## Aim of the exercise
Word for word, transcribe the data below from the line with "mulheres e crianças)." to the line with "uma condição que", keeping both of those lines.
Input data below:
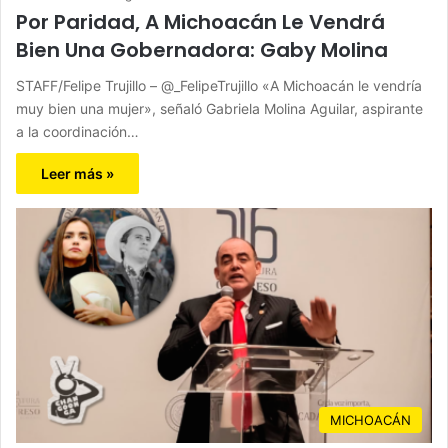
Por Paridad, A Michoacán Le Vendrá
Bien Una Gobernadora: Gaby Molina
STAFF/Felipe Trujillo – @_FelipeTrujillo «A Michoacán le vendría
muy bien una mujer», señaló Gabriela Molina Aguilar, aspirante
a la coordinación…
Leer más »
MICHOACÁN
End of Input data.
Input data below:
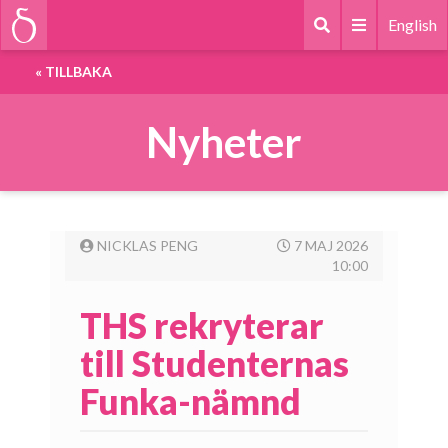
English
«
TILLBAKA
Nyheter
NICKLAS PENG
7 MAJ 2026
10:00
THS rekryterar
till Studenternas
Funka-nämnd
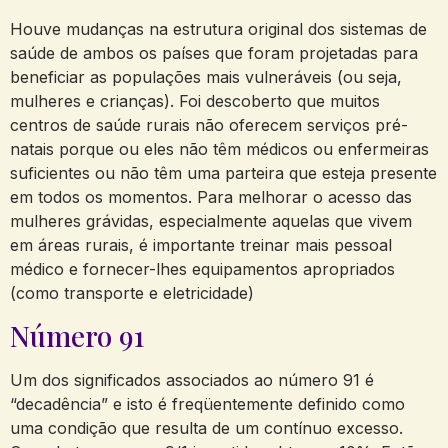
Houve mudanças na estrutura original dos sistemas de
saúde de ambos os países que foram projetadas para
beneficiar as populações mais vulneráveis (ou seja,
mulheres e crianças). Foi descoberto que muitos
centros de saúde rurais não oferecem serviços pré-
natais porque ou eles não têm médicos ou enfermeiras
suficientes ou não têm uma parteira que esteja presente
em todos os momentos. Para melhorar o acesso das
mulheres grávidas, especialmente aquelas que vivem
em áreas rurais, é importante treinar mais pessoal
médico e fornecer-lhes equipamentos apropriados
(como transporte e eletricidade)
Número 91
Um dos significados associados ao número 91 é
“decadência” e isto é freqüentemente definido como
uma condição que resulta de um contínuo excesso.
End of Input data.
## Solution to the exercise
mulheres e crianças). Foi descoberto que muitos
centros de saúde rurais não oferecem serviços pré-
natais porque ou eles não têm médicos ou enfermeiras
suficientes ou não têm uma parteira que esteja presente
em todos os momentos. Para melhorar o acesso das
mulheres grávidas, especialmente aquelas que vivem
em áreas rurais, é importante treinar mais pessoal
médico e fornecer-lhes equipamentos apropriados
(como transporte e eletricidade)
Número 91
Um dos significados associados ao número 91 é
“decadência” e isto é freqüentemente definido como
uma condição que resulta de um contínuo excesso.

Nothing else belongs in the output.